2 of 92 comments (clear)

  1. It's dead Jim by Tough+Love · · Score: 2, Informative

    It's dead Jim.

    That's the debian verdict. Oracle may have other ideas, but if drinking that koolaid, caution is advised.

    --
    When all you have is a hammer, every problem starts to look like a thumb.
  2. Re:Good Job Everyone, Congratulations by Peter+H.S. · · Score: 3, Informative

    It highlights an important problem: the Debian project has been making one truly bad decision after another recently.

    We all know about Debian's systemd disaster. It was an absolutely stupid move that seriously divided the Debian community, and forced many of its best users over to the BSDs and other OSes.

    SPARC support was killed because there where no developers to maintain it.
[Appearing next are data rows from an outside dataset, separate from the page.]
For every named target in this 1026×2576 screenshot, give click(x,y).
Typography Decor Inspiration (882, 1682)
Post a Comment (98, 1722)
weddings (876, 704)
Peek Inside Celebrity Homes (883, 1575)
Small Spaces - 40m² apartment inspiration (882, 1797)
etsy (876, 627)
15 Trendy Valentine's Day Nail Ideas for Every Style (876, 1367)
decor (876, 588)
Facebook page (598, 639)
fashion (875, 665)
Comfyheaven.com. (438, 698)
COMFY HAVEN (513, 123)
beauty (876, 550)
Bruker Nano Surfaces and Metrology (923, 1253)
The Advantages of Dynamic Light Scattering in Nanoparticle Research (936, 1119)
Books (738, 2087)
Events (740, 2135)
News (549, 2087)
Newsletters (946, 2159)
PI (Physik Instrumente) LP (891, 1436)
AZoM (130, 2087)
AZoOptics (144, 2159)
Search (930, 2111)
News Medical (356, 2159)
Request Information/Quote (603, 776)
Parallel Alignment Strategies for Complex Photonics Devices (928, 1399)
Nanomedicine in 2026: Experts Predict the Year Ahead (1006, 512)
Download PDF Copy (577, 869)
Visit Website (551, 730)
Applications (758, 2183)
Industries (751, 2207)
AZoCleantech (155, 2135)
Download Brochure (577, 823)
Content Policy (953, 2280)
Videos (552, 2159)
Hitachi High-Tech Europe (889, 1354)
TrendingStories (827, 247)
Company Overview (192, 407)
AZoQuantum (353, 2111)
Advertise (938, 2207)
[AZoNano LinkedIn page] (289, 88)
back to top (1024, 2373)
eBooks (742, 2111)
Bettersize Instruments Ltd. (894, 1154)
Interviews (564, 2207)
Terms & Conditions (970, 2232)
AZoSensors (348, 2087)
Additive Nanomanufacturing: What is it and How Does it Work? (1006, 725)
Debian doesn't have fat support contracts that enables the project to hire developers to support legacy architectures. So if a software project/package/architecture isn't supported by developers so that bugs get fixed, it will be killed off.

    systemd was widely welcomed by almost all Debian developers and the vast majority of Debian end-users. There was a lot of noise of the Debian mailing lists when the decision was made, but it turned out that the tiny minority of systemd-opponents couldn't even muster 5 Debian Developers to sponsor a GR to overturn that decision.

    They also pretty much killed Debian GNU/kFreeBSD near the end of last year.

    Again, look at the Debian mailing list. There where practically zero Debian GNU/kFreeBSD developers active, meaning that bugs didn't get fixed, even release blocker bugs. Even Debian GNU/Hurd was a vibrating developer hub compared to kFreeBSD and probably had many more end users too.

    If you want something in the open source world, you will have to contribute towards it, either by code, bug reports, translations/documentation or money. Both the SPARC architecture and kFreeBSD failed to receive enough of such support to survive.

    Notice that Debian will continue to support SPARC on existing pre-Jessie SPARC releases, just not on future ones.